Williams is an operating room nurse at the Johns Hopkins Hospital — she’s the person patients see right before going into surgery and right after they wake up from anesthesia. “I try to smile under the mask and hope they see the twinkle in my eye,” she says. She believes so strongly in her colleagues that when her son came down with a severe case of pneumonia at the age of 19, she arranged for him to be flown in to be treated at Hopkins, where he made a full recovery. Williams has been a nurse there for her entire 26-year career, with the last 16 spent in the operating room.


Mohamed Yasin, Bronx, New York

Yasin grew up in Guyana in South America. His father was thought to possess healing powers: he’d blow a whiff of air on people who were ill. Yasin was the first professional nurse in his family, and now five of his siblings are also nurses. A nurse manager since 1998, Yasin says he enjoys being a mentor, guide and support for new nurses and passing along the knowledge he has acquired.


Dolores Crowder, Washington, D.C.

As a school nurse in the D.C. public school system, Crowder is an employee of Children’s National Medical Center. That means she has the support of a major children’s hospital that is connected to the children it serves. Inspired by former First Lady Michelle Obama, Dolores encourages her students to make healthy lifestyle choices, including taking daily exercise.

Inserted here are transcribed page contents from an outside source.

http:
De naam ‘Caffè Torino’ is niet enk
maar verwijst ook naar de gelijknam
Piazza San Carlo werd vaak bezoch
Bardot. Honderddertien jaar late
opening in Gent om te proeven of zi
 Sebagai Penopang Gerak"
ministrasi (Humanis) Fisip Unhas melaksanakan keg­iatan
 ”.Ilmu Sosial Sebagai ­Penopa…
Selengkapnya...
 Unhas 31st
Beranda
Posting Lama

Katy Hanson, Riverton, Wyoming

Hanson started her nursing career working on a hospital surgical wing, but she says she felt overwhelmed there and so decided to move to hospice care, which is where she works today. “When people are dying, absolutely the most important thing is their family,” she says. “The family may still be fighting over money or whatever, but the patient just wants to be with the people he or she loves. This has been a good life lesson for me. It strips away all the things that are not essential.”

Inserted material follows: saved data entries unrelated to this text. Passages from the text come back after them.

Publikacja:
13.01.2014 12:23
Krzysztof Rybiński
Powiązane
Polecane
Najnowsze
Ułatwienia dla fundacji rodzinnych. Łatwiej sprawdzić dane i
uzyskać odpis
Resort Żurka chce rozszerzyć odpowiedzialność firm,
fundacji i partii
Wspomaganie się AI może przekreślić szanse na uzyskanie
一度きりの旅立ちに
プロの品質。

Robin McPeek, Pikeville, Kentucky

McPeek (shown here with a patient) is the clinical director at Home Care Health Services in rural Appalachia, where she has worked for 21 years. In her career, she says she has witnessed some “shocking home situations.” She has seen countless cases of black lung disease, because coal mining is the main industry in Pike County. McPeek’s husband, his brothers and her father were all miners, and as a result they all suffer from various stages of the disease.


Patricia Abbott, Baltimore, Maryland

Abbott traveled to rural Guatemala to provide healthcare to a Mayan community where 90 percent of people are illiterate. Back home in Baltimore, she realized that eight blocks from her office, people are also living in what she calls “developing world conditions.” Now, Abbott (on the right) and her friend Susan (left) regularly drive out to some of the toughest neighborhoods and install tele-health monitors for their elderly patients.

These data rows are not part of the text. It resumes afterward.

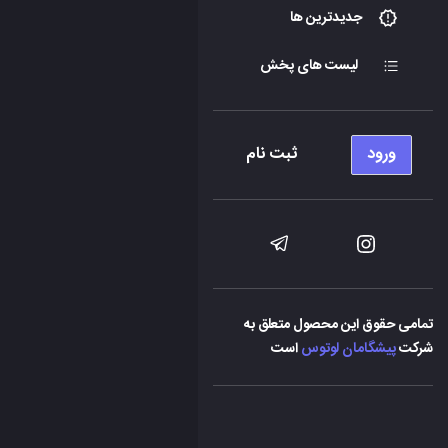
جدیدترین ها
لیست های پخش
ورود
ثبت نام
تمامی حقوق این محصول متعلق به
شرکت
پیشگامان لوتوس
است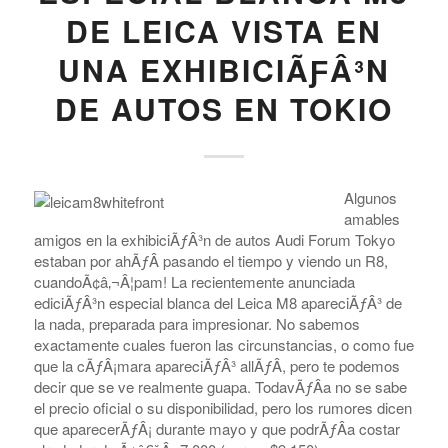
DE LEICA VISTA EN
UNA EXHIBICIÃƑÂ³N
DE AUTOS EN TOKIO
Algunos
amables
amigos en la exhibiciÃƒÂ³n de autos Audi Forum Tokyo
estaban por ahÃƒÂ­ pasando el tiempo y viendo un R8,
cuandoÃ¢â‚¬Â¦pam! La recientemente anunciada
ediciÃƒÂ³n especial blanca del Leica M8 apareciÃƒÂ³ de
la nada, preparada para impresionar. No sabemos
exactamente cuales fueron las circunstancias, o como fue
que la cÃƒÂ¡mara apareciÃƒÂ³ allÃƒÂ­, pero te podemos
decir que se ve realmente guapa. TodavÃƒÂ­a no se sabe
el precio oficial o su disponibilidad, pero los rumores dicen
que aparecerÃƒÂ¡ durante mayo y que podrÃƒÂ­a costar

Sandra Barnes, Bronx, New York

Barnes’s dream is to pass on her gift for caring by opening a school to train nurses and home nursing attendants. She wants to differentiate her school by focusing on compassion as the most important part of nursing. “I think that although compassion is something you are born with, it is also something you can learn,” she says. “A smile can defuse all situations.”